MY SISTER shirts are a great way to share your convictions and to tell the world who you are. They’re also great conversation starters. One of our intentions as a company is to not only raise funds that can be used to support people affected by trafficking through our tee shirt sales, but to provide you with apparel that can raise awareness about inequality and exploitation. When you wear a MY SISTER shirt, you’re a walking feminist-social-justice billboard, confronting the world with positive messages of equality and justice.

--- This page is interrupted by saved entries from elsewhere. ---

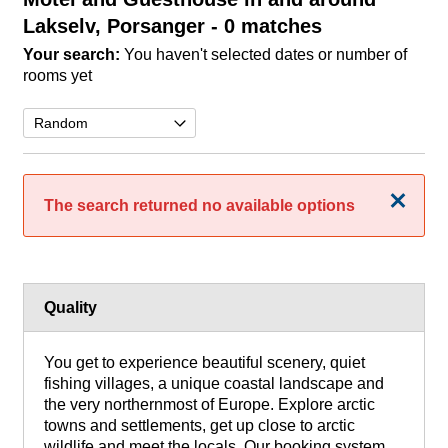
Lakselv, Porsanger
- 0 matches
Your search:
You haven't selected dates or number of
rooms yet
Close
The search returned no available options
Quality
You get to experience beautiful scenery, quiet
fishing villages, a unique coastal landscape and
the very northernmost of Europe. Explore arctic
towns and settlements, get up close to arctic
wildlife and meet the locals. Our booking system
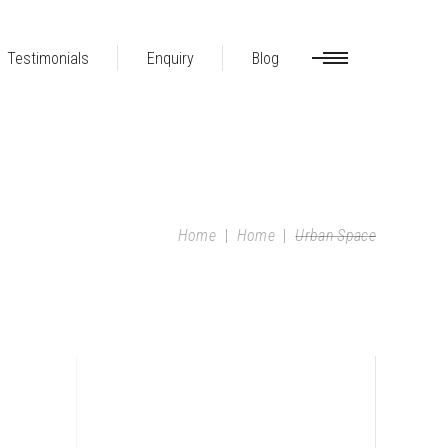
Testimonials
Enquiry
Blog
Home
|
Home
|
Urban Space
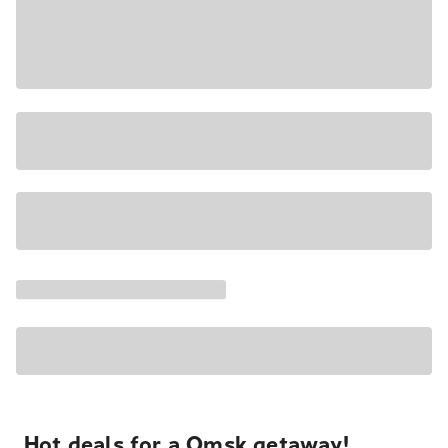
Hot deals for a Omsk getaway!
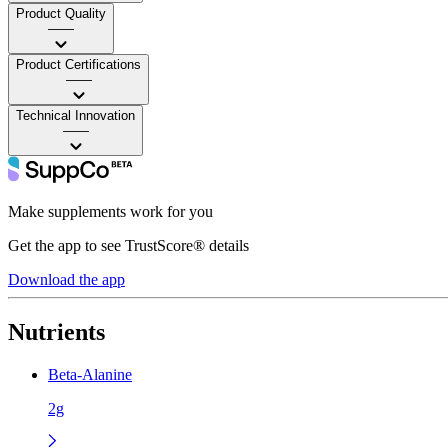
Product Quality
——
Product Certifications
——
Technical Innovation
——
Make supplements work for you
Get the app to see TrustScore® details
Download the app
Nutrients
Beta-Alanine
2g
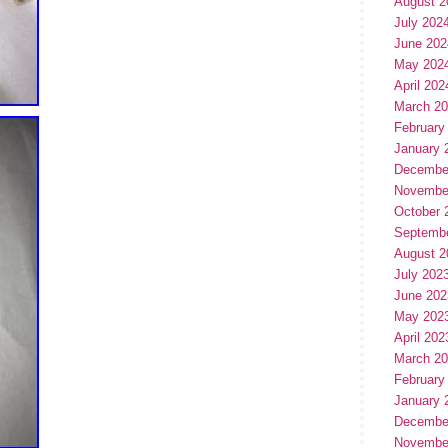
August 2
July 202
June 202
May 202
April 202
March 2
February
January 
Decembe
Novembe
October 
Septemb
August 2
July 202
June 202
May 202
April 202
March 2
February
January 
Decembe
Novembe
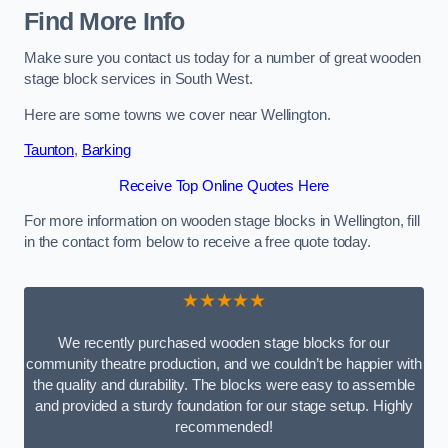
Find More Info
Make sure you contact us today for a number of great wooden
stage block services in South West.
Here are some towns we cover near Wellington.
Taunton
,
Barking
Receive Top Online Quotes Here
For more information on wooden stage blocks in Wellington, fill
in the contact form below to receive a free quote today.
★★★★★
We recently purchased wooden stage blocks for our
community theatre production, and we couldn’t be happier with
the quality and durability. The blocks were easy to assemble
and provided a sturdy foundation for our stage setup. Highly
recommended!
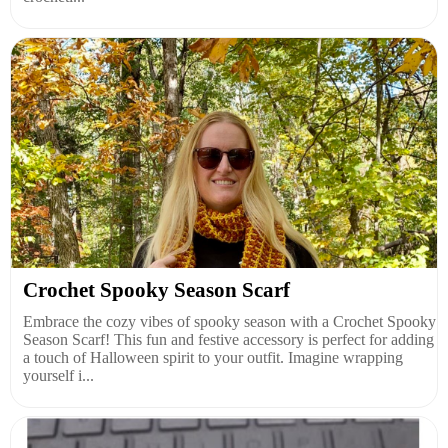
Crochet Spooky Season Scarf
Embrace the cozy vibes of spooky season with a Crochet Spooky
Season Scarf! This fun and festive accessory is perfect for adding
a touch of Halloween spirit to your outfit. Imagine wrapping
yourself i...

Sexual exploitation and feminism can both be touchy topics, and a bit uncomfortable to bring up in a casual conversation (like when the stranger behind you at the coffee shop informs you that “traffic” is spelled incorrectly on your “Stop Traffick” tee). Here are a few of our best tips for having meaningful and positive exchanges:
1. Know what you’re talking about.
Learn about sex trafficking so that you can inform others around you. Read a good book, watch a documentary, read a study or look up relevant, well-vetted facts and statistics (see our recommendations here). Educate yourself about the myths and misconceptions that surround human trafficking, as well: prostitution vs. sex trafficking, methods of recruitment, etc, and make sure that you have correct information to fuel the conversations that arise! You can scroll through MY SISTER’s social media to find facts and statistics to share, or read our recent blog posts: 5 Common Myths About Sex Trafficking, Sex Trafficking in the USA: Where Does it Happen, or Why We Don’t Rescue.
2. Have a game plan for dealing with antagonistic shirt-readers.
Though it’s hard to believe that so many people take issue with the word “feminist” (what’s so terrible about equal rights, body positivity, or female empowerment, anyway?), you’re likely to get push back against some people who may not understand the meaning behind the slogans you’re wearing. Take a deep breath. If there’s anything that this past election cycle has taught us, it’s that finding a way to is a part of life, right? At the end of the day, we all have to accept that we can’t change people and that is OK.
3. Spread positivity and love.
When educating others about the issues you care about (particularly people who “don’t get it”), it’s important to come at it from a place of love and compassion. Judgment or sarcasm might feel justified in the moment, but it’s much more effective to stay as positive as possible. People’s minds tend to be more open when they don’t feel as if they are being attacked or talked down to.